Reversi, Two Player Board Game
This was a semester long project for my Artificial Intelligence class that I took Spring semester of 2015. The project required everyone in the class to choose a game of "perfect" information and implement it in a programming language of their choice. I choose Reversi (marketed as Othello by Mattel) and wrote all the components in Java.
My first objective for this project was creating the game with all of the rules playable for two human players. I ran into many challenges along the way, finding that many of the basic rules of the game were deceivingly difficult to implement, specifically, validating a move.
This is a very basic example of a valid move, particularly because it's the first move of the game. As the game becomes more complex and moves begin to influence the board in more than one direction verifying the validity of moves becomes more difficult.
In general the algorithm checks in all eight directions around the piece to determine if there is at least one opponent's piece followed by a non-opponent's piece. One piece can flank pieces in multiple directions; moves that can completely change the outcome of the game.
For instance, this move occurs in the GIF of the game at the top of the page, between two AI opponents. The "0" player captures a corner (often considered the best position in Reversi) causing a huge point swing and effectively winning the game for "0" in that moment. There is nothing for the "X" player to do to get back into the game.
Two Kinds of Artificial Intelligence
One searching and one learning, the core of this project was learning how to write two AI that approach the game very differently. The first of the two AI that I worked on was the searching AI, it was recommended to start with it since it would, either, find any bugs present in the code or find that the game was missing rules.
Minimax and Alpha-Beta
The algorithm that we used for our searching Artificial Intelligence was Minimax enhanced with Alpha-beta pruning. As I began working on the algorithm I noticed that when Alpha-beta would play, the game would run indefinitely.
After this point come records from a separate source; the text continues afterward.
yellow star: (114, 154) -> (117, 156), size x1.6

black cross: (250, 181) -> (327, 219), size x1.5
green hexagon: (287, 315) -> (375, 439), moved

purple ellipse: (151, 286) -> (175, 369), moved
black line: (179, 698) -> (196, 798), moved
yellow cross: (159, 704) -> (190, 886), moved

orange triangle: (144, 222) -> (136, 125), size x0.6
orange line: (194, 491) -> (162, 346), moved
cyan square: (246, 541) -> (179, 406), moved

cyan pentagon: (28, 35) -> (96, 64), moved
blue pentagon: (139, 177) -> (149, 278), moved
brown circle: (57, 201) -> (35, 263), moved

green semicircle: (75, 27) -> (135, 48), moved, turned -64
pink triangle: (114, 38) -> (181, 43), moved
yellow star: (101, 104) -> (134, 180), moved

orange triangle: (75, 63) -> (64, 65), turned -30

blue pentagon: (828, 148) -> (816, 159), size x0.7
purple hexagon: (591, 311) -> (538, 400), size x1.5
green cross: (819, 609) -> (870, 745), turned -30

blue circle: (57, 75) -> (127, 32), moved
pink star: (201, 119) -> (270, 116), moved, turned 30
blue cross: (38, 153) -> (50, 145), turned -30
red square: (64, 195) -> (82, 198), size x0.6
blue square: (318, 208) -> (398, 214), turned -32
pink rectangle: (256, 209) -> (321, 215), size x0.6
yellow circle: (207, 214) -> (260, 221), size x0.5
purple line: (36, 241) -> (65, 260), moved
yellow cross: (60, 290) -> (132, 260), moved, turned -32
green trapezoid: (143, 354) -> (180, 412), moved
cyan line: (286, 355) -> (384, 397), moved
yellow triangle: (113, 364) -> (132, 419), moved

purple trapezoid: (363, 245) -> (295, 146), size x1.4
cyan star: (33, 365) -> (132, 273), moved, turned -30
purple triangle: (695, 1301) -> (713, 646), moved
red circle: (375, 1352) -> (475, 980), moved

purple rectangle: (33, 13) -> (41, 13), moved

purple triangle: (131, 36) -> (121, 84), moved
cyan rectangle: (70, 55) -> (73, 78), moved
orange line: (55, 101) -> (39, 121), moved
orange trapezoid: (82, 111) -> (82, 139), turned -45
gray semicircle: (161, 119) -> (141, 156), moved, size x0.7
After analyzing Alpha-beta's moves, I discovered that there are other conditions that can cause an end game, not just the board being completely filled. If there are no more valid moves for a player (i.e. no possible pieces to flip, then that player must pass). If both players must pass, i.e. there are no possible moves for either player, then the game ends. After a slew of other bug fixes, Alpha-beta was ready to play against and made quick work of me!
For Alpha-beta to understand the state of the game a value function is needed. This signifies which moves are more valuable than others. In simple terms, play the move that nets the highest points. Below is the simple value function that I used for Alpha-beta, the Maximizing player wants their score to be highly positive, subtract a large number from a small number, and the Minimizing player wants the opposite. This follows the logic of Reversi closely, every time a player captures pieces their score increases and the opponent's decreases.
Reward = Current Score of Max Player - Current Score of Min Player
I learned more than I ever imagined from Alpha-beta, it showed me rules that and conditions that I didn't know existed, as well as valuable positions and strategies. Given than, I approached creating my learning AI with confidence, feeling that my new knowledge of the game would be immensely helpful. My goal at the time was to create a learning AI that could beat Alpha-beta using Alpha-beta's strengths, which had been revealed to me.
My algorithm of choice ended up being a modified version of both State Action Reward State Action (SARSA) and Q-Learning. These are two very similar reinforcement learning algorithms that learn by generating a set of weights from features that describe the board.
These features have no intrinsic value other than what they describe about the board. If the condition for the feature is met, it could be considered "true" or "1". If one feature describes a corner position on the board, and a piece is there, then that feature is true. Using the equation above the reinforcement learner generates weights from the current features active on the board, the weights serve as the Q value representing the State.
The features I used were (29 per player):
- 4 for the corners of the Reversi Board (1 feature per corner)
- 24 from the edges of the Reversi Board (1 per position on each edge, 6 positions, 4 edges)
- 1 for the score, this is similar to the value function for Alpha-beta (it's considered active if the current player's score is higher than their opponent's)
During the learning process for Reinforcement Learner, initially I had the Reinforcement Learner play itself for 100,000 games, which took surprisingly only 25 minutes. After 100,000 games I noticed that the weights were growing too large, so I lowered α, the learning rate to 0.0001 which slowed the growth of the weights.
With those weights, my Reinforcement Learner can beat Alpha-beta and can beat me. Although I am not very good, I have tied it a couple of times... It sometimes plays poorly and makes seemingly bad moves, but then somehow makes a comeback.
Surprise! The winner in the GIF is the Reinforcement Learner!
In the end corners and edges became naturally valuable to both AI. The AI demonstrated a great deal more to me about the game than I could have ever imagined.
There is certainly more to be done with such a multifaceted project including, more learning with the Reinforcement Learner, creating a GUI, and even recreating this project with a new programming language.